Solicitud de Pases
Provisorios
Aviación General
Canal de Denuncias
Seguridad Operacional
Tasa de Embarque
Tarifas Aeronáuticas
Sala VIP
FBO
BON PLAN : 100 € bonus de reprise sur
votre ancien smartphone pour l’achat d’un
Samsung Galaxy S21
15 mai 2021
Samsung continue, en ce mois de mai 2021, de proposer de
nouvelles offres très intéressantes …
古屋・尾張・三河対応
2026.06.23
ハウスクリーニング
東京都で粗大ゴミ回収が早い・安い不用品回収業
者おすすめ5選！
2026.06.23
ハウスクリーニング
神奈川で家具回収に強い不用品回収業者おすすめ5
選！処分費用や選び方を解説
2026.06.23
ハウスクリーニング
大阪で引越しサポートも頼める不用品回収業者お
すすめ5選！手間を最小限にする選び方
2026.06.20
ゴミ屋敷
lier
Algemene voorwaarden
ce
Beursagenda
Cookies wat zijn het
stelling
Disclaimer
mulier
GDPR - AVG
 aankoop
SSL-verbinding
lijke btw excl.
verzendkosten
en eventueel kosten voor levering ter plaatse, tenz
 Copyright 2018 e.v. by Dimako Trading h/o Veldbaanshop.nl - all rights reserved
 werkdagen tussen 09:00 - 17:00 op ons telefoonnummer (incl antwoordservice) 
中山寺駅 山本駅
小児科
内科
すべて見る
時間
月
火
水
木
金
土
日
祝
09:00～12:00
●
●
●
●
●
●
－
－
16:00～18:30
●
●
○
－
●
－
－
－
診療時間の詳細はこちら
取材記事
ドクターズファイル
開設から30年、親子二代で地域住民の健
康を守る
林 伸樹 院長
:::
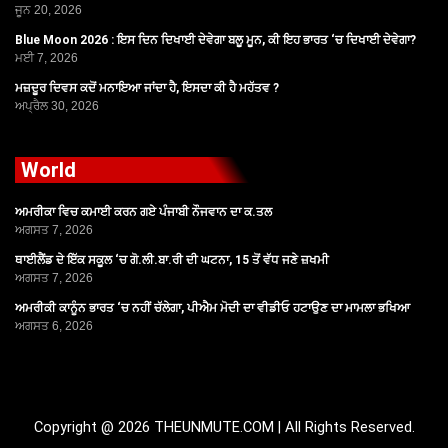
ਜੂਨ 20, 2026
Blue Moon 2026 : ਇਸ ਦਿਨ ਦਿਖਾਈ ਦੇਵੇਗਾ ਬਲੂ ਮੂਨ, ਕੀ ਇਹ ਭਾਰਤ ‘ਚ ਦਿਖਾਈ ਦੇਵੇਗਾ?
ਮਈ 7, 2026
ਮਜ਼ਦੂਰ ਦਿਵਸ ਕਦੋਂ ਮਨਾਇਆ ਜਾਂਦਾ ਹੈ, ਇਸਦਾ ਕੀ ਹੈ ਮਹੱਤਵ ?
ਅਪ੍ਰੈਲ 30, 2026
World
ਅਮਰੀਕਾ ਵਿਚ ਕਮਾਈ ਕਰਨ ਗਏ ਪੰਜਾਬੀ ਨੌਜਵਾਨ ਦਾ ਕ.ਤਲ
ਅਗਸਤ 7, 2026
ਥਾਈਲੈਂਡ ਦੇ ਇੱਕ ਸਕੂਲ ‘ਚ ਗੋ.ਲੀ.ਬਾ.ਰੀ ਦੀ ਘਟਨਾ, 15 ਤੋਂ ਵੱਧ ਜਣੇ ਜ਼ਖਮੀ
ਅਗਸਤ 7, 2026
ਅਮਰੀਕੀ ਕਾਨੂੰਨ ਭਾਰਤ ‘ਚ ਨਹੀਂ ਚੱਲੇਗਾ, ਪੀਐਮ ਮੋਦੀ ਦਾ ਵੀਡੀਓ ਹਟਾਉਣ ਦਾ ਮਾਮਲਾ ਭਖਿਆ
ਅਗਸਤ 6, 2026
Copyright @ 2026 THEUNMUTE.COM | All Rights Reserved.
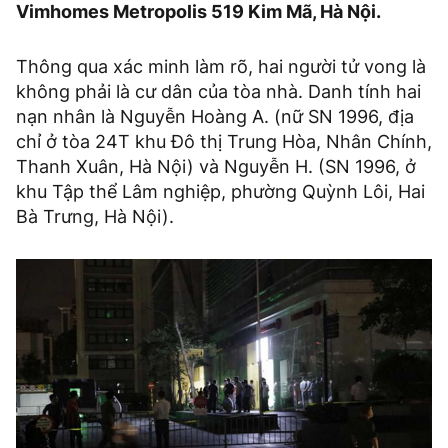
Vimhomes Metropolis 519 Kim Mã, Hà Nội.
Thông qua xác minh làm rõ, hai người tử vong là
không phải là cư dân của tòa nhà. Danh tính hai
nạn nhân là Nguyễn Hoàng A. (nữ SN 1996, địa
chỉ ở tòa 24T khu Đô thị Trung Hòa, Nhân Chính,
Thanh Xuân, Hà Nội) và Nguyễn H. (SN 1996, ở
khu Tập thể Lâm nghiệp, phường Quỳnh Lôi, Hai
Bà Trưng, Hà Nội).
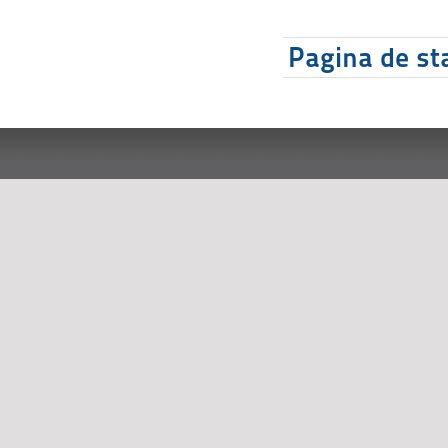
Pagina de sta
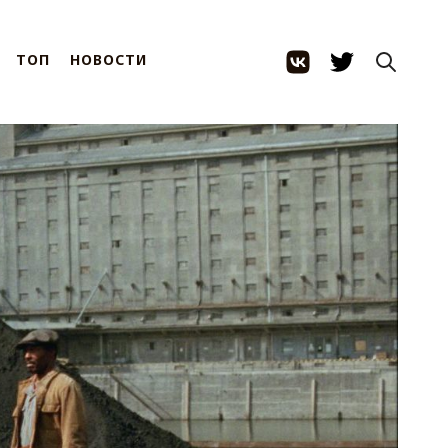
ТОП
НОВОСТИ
:::
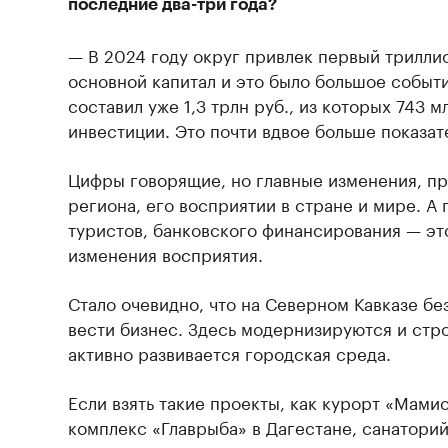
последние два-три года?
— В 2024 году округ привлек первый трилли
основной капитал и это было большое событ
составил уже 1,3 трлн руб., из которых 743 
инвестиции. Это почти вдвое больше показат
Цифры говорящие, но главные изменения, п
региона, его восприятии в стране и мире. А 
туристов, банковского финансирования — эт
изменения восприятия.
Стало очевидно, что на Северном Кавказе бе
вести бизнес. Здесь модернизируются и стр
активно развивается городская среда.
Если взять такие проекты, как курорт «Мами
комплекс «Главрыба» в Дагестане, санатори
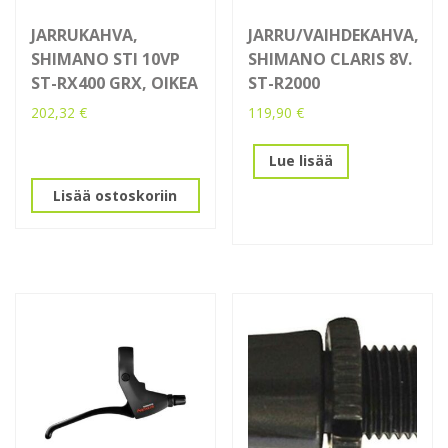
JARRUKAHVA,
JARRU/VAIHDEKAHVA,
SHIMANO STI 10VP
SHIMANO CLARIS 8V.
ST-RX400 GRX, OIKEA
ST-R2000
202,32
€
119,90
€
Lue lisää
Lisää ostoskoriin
:::
> [Exercise prompt]: The lines above that hold the word "Nguyễn" should be found and copied out.

> [Written answer]:
nạn nhân là Nguyễn Hoàng A. (nữ SN 1996, địa
Thanh Xuân, Hà Nội) và Nguyễn H. (SN 1996, ở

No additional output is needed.